Migrant self-selection – the question who migrates and who does not – is one of the most fundamental issues in the study of migration and often appears in the political discussion on skill-selective migration policies. But despite the vast evidence of the existence of migrant self-selection, its consequences are far from clear. Does it really matter who leaves a country? And if so, who is most affected? A new IZA Discussion Paper by Costanza Biavaschi and Benjamin Elsner answers these questions by estimating the impact of migrant self-selection on welfare in the sending and receiving countries. The authors compare GDP per capita under the observed migration pattern to a simulated scenario, in which the skills of the migrants resemble those of the home population, while the number of migrants remains constant.

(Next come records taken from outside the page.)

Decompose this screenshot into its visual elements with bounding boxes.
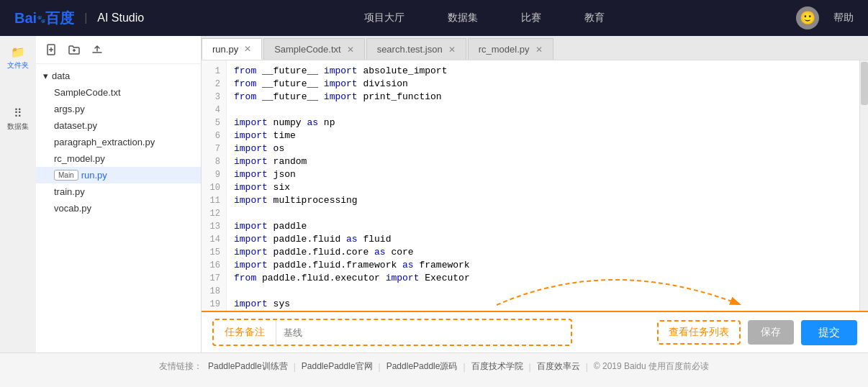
nav-datasets[interactable]: 数据集 [448,12,478,24]
grid-icon: ⠿ [14,106,22,120]
file-runpy[interactable]: Main run.py [36,167,201,183]
baseline-input[interactable] [284,327,564,338]
file-rcmodel[interactable]: rc_model.py [36,150,201,167]
sidebar-item-files[interactable]: 📁 文件夹 [4,43,32,72]
logo-divider: | [84,12,87,24]
header-right: 🙂 帮助 [796,6,854,29]
tab-rcmodel[interactable]: rc_model.py ✕ [468,38,553,60]
file-panel: ▾ data SampleCode.txt args.py dataset.py… [36,36,202,352]
file-vocab-label: vocab.py [54,203,91,214]
new-folder-button[interactable] [66,42,82,58]
baidu-logo: Bai🐾百度 [14,9,74,28]
tab-searchtestjson[interactable]: search.test.json ✕ [366,38,466,60]
editor-area: run.py ✕ SampleCode.txt ✕ search.test.js… [202,36,868,352]
footer-link-paddlesource[interactable]: PaddlePaddle源码 [386,360,458,373]
task-note-area: 任务备注 [212,319,572,346]
footer-link-paddlecamp[interactable]: PaddlePaddle训练营 [208,360,288,373]
tab-samplecode-label: SampleCode.txt [274,44,341,55]
footer-link-paddleofficial[interactable]: PaddlePaddle官网 [302,360,373,373]
tab-rcmodel-close[interactable]: ✕ [535,45,543,55]
tab-runpy-label: run.py [212,44,238,55]
footer-sep-5: | [586,362,588,372]
footer-sep-4: | [529,362,531,372]
tab-samplecode[interactable]: SampleCode.txt ✕ [263,38,365,60]
folder-icon: 📁 [11,45,25,59]
line-numbers: 1234 5678 9101112 13141516 17181920 2122… [202,60,227,311]
file-train[interactable]: train.py [36,183,201,200]
footer: 友情链接： PaddlePaddle训练营 | PaddlePaddle官网 |… [0,352,868,380]
avatar[interactable]: 🙂 [796,6,819,29]
new-file-button[interactable] [43,42,59,58]
file-train-label: train.py [54,186,85,197]
file-runpy-label: run.py [81,170,107,181]
task-note-tab[interactable]: 任务备注 [214,320,276,345]
bottom-bar: 任务备注 查看任务列表 保存 提交 [202,311,868,352]
submit-button[interactable]: 提交 [801,320,857,345]
file-tree: ▾ data SampleCode.txt args.py dataset.py… [36,64,201,352]
tab-runpy-close[interactable]: ✕ [244,44,251,54]
help-link[interactable]: 帮助 [833,12,854,24]
save-button[interactable]: 保存 [748,320,794,345]
file-vocab[interactable]: vocab.py [36,200,201,217]
logo-area: Bai🐾百度 | AI Studio [14,9,144,28]
tab-bar: run.py ✕ SampleCode.txt ✕ search.test.js… [202,36,868,60]
nav-education[interactable]: 教育 [584,12,605,24]
folder-data[interactable]: ▾ data [36,68,201,84]
file-dataset-label: dataset.py [54,120,97,131]
view-tasks-button[interactable]: 查看任务列表 [657,320,741,345]
sidebar-datasets-label: 数据集 [7,122,29,132]
footer-prefix: 友情链接： [159,360,202,373]
code-editor[interactable]: 1234 5678 9101112 13141516 17181920 2122… [202,60,868,311]
nav-competition[interactable]: 比赛 [521,12,541,24]
tab-searchtestjson-close[interactable]: ✕ [448,45,456,55]
task-input-wrapper [276,326,571,339]
upload-button[interactable] [89,42,105,58]
tab-rcmodel-label: rc_model.py [479,44,530,55]
footer-copyright: © 2019 Baidu 使用百度前必读 [594,360,709,373]
footer-link-baidutech[interactable]: 百度技术学院 [471,360,523,373]
sidebar-files-label: 文件夹 [7,60,29,70]
footer-sep-3: | [463,362,465,372]
file-rcmodel-label: rc_model.py [54,153,105,164]
file-args-label: args.py [54,104,85,114]
file-args[interactable]: args.py [36,101,201,117]
header: Bai🐾百度 | AI Studio 项目大厅 数据集 比赛 教育 🙂 帮助 [0,0,868,36]
main-nav: 项目大厅 数据集 比赛 教育 [173,12,796,24]
tab-searchtestjson-label: search.test.json [377,44,443,55]
nav-projects[interactable]: 项目大厅 [364,12,404,24]
footer-link-baiducloud[interactable]: 百度效率云 [537,360,580,373]
tab-samplecode-close[interactable]: ✕ [347,45,354,55]
chevron-down-icon: ▾ [43,70,48,81]
file-samplecode[interactable]: SampleCode.txt [36,84,201,101]
footer-sep-1: | [294,362,296,372]
file-paragraph[interactable]: paragraph_extraction.py [36,134,201,150]
file-samplecode-label: SampleCode.txt [54,87,121,98]
scrollbar-thumb[interactable] [861,62,868,105]
code-content[interactable]: from __future__ import absolute_import f… [227,60,859,311]
footer-sep-2: | [379,362,381,372]
file-dataset[interactable]: dataset.py [36,117,201,134]
main-badge: Main [54,170,78,181]
sidebar-item-datasets[interactable]: ⠿ 数据集 [4,104,32,133]
sidebar-icons: 📁 文件夹 ⠿ 数据集 [0,36,36,352]
scrollbar-right[interactable] [859,60,868,311]
main-container: 📁 文件夹 ⠿ 数据集 ▾ data SampleCo [0,36,868,352]
right-actions: 查看任务列表 保存 提交 [657,320,857,345]
aistudio-logo: AI Studio [97,12,144,24]
file-paragraph-label: paragraph_extraction.py [54,137,155,147]
tab-runpy[interactable]: run.py ✕ [202,38,262,60]
file-toolbar [36,36,201,64]
folder-data-label: data [52,70,70,81]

Two episodes of mass migration to the US serve as examples: the migration from Norway in the 1880s and the migration from Mexico in the 2000s. Norwegian emigrants were positively selected – they had higher skills than people who stayed in Norway – whereas Mexican emigrants were negatively selected. In both periods, the authors find virtually no aggregate effect in the US, while the effects are large in the sending countries: migrant selection decreases Norwegian GDP by 0.3%, and increases Mexican GDP by almost 1%. 1% may not seem like a large impact at first, but the authors show that it is as large as the difference in GDP per capita between zero migration and the current level of migration.

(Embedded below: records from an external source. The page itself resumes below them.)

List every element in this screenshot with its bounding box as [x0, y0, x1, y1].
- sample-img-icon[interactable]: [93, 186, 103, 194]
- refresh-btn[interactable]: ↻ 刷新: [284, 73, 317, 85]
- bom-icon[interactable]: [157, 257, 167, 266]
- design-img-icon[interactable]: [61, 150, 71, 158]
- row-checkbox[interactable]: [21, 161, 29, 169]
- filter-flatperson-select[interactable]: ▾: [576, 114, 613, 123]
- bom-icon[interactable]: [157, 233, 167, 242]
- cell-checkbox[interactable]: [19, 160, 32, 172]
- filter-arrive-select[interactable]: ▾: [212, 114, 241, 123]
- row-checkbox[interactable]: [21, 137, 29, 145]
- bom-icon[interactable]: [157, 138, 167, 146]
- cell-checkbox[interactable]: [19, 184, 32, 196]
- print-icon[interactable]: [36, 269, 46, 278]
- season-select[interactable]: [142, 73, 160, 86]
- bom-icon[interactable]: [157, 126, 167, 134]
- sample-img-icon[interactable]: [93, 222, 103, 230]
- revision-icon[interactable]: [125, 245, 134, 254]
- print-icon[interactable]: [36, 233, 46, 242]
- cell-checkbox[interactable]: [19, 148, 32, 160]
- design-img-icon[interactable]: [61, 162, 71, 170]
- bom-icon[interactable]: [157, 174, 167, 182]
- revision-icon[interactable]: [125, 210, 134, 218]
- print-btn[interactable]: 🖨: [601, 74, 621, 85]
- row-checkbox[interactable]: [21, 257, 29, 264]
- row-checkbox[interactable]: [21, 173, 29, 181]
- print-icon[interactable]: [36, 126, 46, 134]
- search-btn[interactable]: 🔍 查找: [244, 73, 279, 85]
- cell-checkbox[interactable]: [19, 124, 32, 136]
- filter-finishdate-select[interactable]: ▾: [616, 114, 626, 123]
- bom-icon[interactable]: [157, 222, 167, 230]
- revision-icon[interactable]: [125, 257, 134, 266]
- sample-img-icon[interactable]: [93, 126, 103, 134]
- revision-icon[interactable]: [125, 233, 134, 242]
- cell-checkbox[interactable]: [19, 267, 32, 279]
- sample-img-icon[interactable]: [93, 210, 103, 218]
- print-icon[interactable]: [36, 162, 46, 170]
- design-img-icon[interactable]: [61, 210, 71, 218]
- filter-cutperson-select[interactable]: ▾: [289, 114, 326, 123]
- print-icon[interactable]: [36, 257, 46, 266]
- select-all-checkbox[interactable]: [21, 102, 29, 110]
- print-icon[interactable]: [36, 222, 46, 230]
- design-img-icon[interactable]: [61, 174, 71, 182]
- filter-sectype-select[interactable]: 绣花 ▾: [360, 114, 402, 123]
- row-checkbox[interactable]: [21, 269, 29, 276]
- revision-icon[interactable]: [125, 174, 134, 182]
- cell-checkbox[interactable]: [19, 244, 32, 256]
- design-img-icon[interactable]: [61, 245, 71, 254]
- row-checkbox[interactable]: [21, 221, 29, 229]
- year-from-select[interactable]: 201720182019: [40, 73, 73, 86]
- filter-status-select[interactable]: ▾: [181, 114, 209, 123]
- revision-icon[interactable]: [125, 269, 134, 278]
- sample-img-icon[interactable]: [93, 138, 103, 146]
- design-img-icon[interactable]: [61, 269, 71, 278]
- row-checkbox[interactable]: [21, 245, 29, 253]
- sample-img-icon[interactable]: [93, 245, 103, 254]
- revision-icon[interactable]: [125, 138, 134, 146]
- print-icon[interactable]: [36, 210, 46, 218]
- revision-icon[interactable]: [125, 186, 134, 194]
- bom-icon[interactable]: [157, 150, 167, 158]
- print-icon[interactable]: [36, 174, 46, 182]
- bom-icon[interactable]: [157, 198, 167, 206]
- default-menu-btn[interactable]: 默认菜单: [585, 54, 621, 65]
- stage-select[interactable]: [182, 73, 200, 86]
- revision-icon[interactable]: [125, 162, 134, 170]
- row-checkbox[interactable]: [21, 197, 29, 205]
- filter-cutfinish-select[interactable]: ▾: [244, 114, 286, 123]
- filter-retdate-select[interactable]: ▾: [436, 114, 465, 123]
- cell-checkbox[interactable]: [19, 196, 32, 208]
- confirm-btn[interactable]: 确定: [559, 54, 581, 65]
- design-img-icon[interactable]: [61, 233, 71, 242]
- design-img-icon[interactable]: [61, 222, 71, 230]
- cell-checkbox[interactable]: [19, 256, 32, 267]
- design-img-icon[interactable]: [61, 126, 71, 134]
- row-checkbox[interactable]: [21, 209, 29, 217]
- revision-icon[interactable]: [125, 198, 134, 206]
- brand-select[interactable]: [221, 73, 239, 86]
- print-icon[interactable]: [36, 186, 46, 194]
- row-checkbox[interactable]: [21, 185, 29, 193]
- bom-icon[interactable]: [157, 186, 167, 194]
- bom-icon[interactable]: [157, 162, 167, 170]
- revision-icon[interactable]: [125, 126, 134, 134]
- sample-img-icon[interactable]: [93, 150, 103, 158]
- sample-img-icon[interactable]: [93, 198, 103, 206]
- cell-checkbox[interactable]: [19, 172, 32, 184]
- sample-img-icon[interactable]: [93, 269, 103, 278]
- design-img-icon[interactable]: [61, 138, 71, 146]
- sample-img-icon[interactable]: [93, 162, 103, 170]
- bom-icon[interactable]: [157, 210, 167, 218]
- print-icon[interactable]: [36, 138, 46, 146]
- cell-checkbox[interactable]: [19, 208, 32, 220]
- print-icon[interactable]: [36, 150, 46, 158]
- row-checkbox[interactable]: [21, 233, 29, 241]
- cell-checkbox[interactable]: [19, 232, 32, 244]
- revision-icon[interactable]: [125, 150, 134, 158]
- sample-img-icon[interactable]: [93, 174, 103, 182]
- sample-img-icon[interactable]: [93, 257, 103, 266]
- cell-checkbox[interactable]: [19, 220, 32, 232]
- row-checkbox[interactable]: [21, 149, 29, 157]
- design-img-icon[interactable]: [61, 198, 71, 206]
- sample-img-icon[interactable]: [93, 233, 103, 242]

Yet, self-selection only matters if a number of conditions are met. The migration flow has to significantly change the population size, and the skills of migrants have to be sufficiently different from those of stayers. This was the case in Mexico, but not in Norway. In the US, the effect is zero due to the low transferability of migrant skills. Mexican immigrants are so heavily concentrated at the lower end of the US skill distribution that an improvement of their skills due to a more positive skill selection would not have any aggregate effect in the US.
Overall, the results suggest that it matters who migrates, but only for the sending countries, and only under certain conditions. Unless the level of immigration is much larger than it is today, migrant selection has no impact on GDP per capita in the receiving countries.